A few others felt it was a really problem at first, but the issue has been improved over the years.

Yet others (a smaller group) felt it was an important issue.

I myself am of the view that it is a issue that has gotten better with time, though issues remain. And yes, often the user complaining just remembers the one time out of hundred where the known item search fails to bring up the item, but it is still frustrating for a full tenured professor to suddenly fail to find a simple item when previously they could.

It's somewhat difficult to generalise though because some of us commenting are using Primo Central, others Summon etc.

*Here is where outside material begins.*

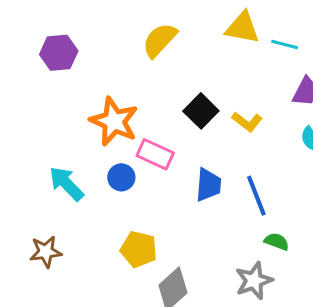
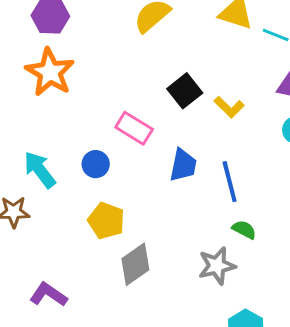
orange star: (114, 121) -> (50, 72), moved
blue circle: (121, 177) -> (96, 164), moved
cyan arrow: (66, 184) -> (40, 170), moved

Even within Summon implementations, results can vary as I have found often by comparing "fails" here with other Summon libraries

 1) Types of packages switched on (e.g If you turn on (where you can't generally tweak algorithms) Hathitrust, newspaper database packages, known item searching of catalog results get worse due to "crowding out" effect)

 2) Cataloging

That said, the question remains how bad is the known item search issue? Even one who is skeptical of known item search issues, will probably concede it will happen because there are many more results to sort through.

You can see this is the main reason for the problem, because most problems will disappear the moment you click "item in library catalogue" in Summon.

Currently in our instance of Summon, typing Freakonomics (which is the part title of a popular book commonly known as such and a frequent course reading), gets you only journal articles, newspaper articles, book reviews, anything but the book.

But refining to Library Catalog gets you the item.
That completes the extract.